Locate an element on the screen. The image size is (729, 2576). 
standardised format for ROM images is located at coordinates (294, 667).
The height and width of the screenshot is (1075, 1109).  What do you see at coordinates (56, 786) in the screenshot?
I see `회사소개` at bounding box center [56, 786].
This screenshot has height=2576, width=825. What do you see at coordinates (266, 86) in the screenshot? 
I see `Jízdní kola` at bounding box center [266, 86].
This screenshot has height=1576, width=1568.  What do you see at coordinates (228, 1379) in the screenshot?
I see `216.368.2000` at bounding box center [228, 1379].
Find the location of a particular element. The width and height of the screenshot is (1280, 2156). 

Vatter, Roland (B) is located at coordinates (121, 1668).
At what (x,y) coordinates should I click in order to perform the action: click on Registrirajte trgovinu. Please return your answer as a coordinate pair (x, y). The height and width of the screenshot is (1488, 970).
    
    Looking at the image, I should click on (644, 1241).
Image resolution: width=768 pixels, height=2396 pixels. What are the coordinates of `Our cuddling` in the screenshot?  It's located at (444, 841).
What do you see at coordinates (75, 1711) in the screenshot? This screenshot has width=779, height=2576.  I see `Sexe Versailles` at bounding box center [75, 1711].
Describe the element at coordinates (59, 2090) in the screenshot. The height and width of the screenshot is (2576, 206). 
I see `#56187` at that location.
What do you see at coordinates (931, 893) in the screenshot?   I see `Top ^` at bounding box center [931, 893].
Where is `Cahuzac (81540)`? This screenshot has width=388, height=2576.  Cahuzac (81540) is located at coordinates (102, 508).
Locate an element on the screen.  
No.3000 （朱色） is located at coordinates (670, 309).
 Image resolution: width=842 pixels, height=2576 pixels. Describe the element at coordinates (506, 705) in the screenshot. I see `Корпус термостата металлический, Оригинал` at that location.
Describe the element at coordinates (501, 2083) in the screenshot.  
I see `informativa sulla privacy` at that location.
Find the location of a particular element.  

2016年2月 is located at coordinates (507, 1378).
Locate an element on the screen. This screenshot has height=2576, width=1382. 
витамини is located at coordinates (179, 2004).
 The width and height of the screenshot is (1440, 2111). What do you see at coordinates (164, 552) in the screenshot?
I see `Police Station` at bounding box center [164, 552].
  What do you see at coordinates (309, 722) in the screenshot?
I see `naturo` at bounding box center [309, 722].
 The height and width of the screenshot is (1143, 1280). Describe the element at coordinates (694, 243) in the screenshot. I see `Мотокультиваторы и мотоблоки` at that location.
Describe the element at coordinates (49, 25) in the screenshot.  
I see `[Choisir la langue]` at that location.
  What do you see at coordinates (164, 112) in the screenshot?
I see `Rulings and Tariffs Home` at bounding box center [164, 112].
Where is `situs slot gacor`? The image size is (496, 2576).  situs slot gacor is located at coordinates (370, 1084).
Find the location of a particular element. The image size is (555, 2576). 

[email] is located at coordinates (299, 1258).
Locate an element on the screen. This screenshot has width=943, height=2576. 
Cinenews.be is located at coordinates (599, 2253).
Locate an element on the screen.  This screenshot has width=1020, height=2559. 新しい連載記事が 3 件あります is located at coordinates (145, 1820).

● ● ● ●

Task prompt
Filter the listing for the word "Where" and copy each line that has it.

Expected output
Where is `Cahuzac (81540)`? This screenshot has width=388, height=2576.  Cahuzac (81540) is located at coordinates (102, 508).
Where is `situs slot gacor`? The image size is (496, 2576).  situs slot gacor is located at coordinates (370, 1084).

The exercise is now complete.